For more than 40 years pregnant women have only been able to peek at the foetal wellbeing and chromosomal make-up of their unborn child through invasive diagnostic tests such as amniocentesis or chorionic villus sampling, both of which are stressful and carry a one in 400 chance of miscarriage.
New genetic technology - known as non-invasive prenatal testing (NIPT) - can screen for foetal disorders with 99 per cent accuracy through a simple blood test which isolates the baby's DNA from maternal blood. It is a ''revolution'' in pre-natal screening, doctors say, which presents no risk to the woman and is, by some estimates, up to 10 times better at detecting an extra copy of chromosome 21, which causes Down syndrome and is the most common genetic disorder, occurring in about one in 700 births.
And the relative simplicity of the test is expected to vastly reduce the 9200-odd Australian women who undergo amniocentesis (at 15 weeks) and CVS (at 11 weeks) each year, procedures which involve inserting a needle into the the womb to extract fluid or taking tissue from the placenta.
''The capacity to genetically test foetuses has just taken off,'' says Michael Chapman, head of obstetrics and gynaecology at the University of NSW. ''In my 30 years of practice, this test is the most exciting step forward I've seen.''
The convenience, however, comes at a cost and there are some significant drawbacks, doctors warn. Australian women must spend $500 to $900 for their blood sample to be sent to the US for analysis and face a two-week wait for the results.
From early next year, pathology company Victorian Clinical Genetics Services will make NIPT tests available within Australia, with the price to drop by about 20 per cent and wait time reduced by about five days.
And unlike amniocentesis or CVS, which can give information about all 46 chromosomes, the NIPT test only looks for the presence or absence of chromosomes 13, 18, 21 and determines gender.
''There are major disadvantages,'' says Dr Philippa Ramsay, the director of women's ultrasound practice Ultrasound Care.
''It should not replace the standard 12-week ultrasound because a blood test won't tell you about structural development, like if there are two arms, two legs and if there's a heart beating. There is also about a one in 1000 risk of over-diagnosis, or the test coming back with a false positive.
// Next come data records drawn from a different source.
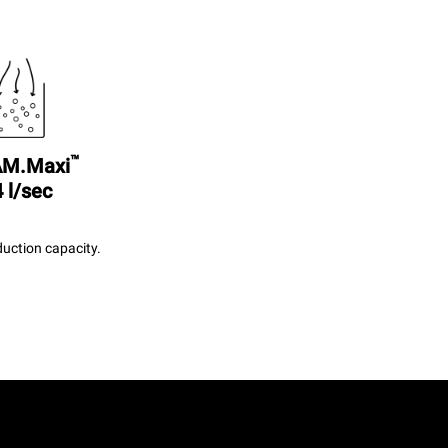
™
M.Maxi
 l/sec
uction capacity.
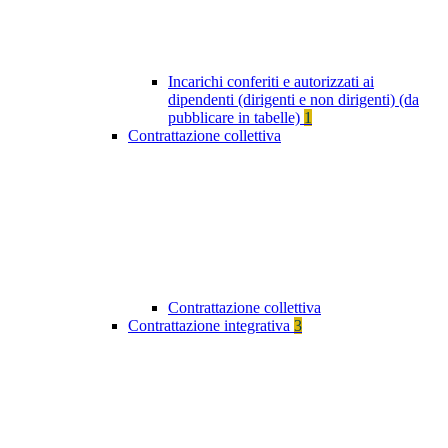
Incarichi conferiti e autorizzati ai
dipendenti (dirigenti e non dirigenti) (da
pubblicare in tabelle)
1
Contrattazione collettiva
Contrattazione collettiva
Contrattazione integrativa
3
In the case it's positive result, a woman still needs an invasive test because despite the accuracy, the NIPT is not diagnostic.''
And in the same way medical advances have intensified the moral issues at end of life, improved accuracy and availability of genetic tests means ethical problems at the beginning of life are equally as troublesome. Are advances in genetic testing outpacing our ability to handle them? Will people use it to select the gender of their child? How much information about a foetus should a parent receive?
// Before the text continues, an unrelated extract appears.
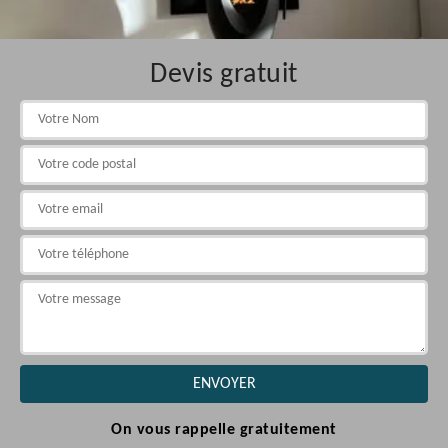
Devis gratuit
On vous rappelle gratuitement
One of the major concerns, says Gavin Sacks, a fertility specialist at IVF Australia, is that NIPT is able to determine the sex of the baby at nine weeks. ''This could create social pressure. We never want the information to be abused so that women end up terminating unwanted sexes.''
Ramsay said the ability to sex-select in the first trimester ''could become a big problem in cultures where there is major pressure to have a son''.
Sacks also says some people do not believe in or want screening. He is also concerned that the new test focuses on only a few chromosomal abnormalities.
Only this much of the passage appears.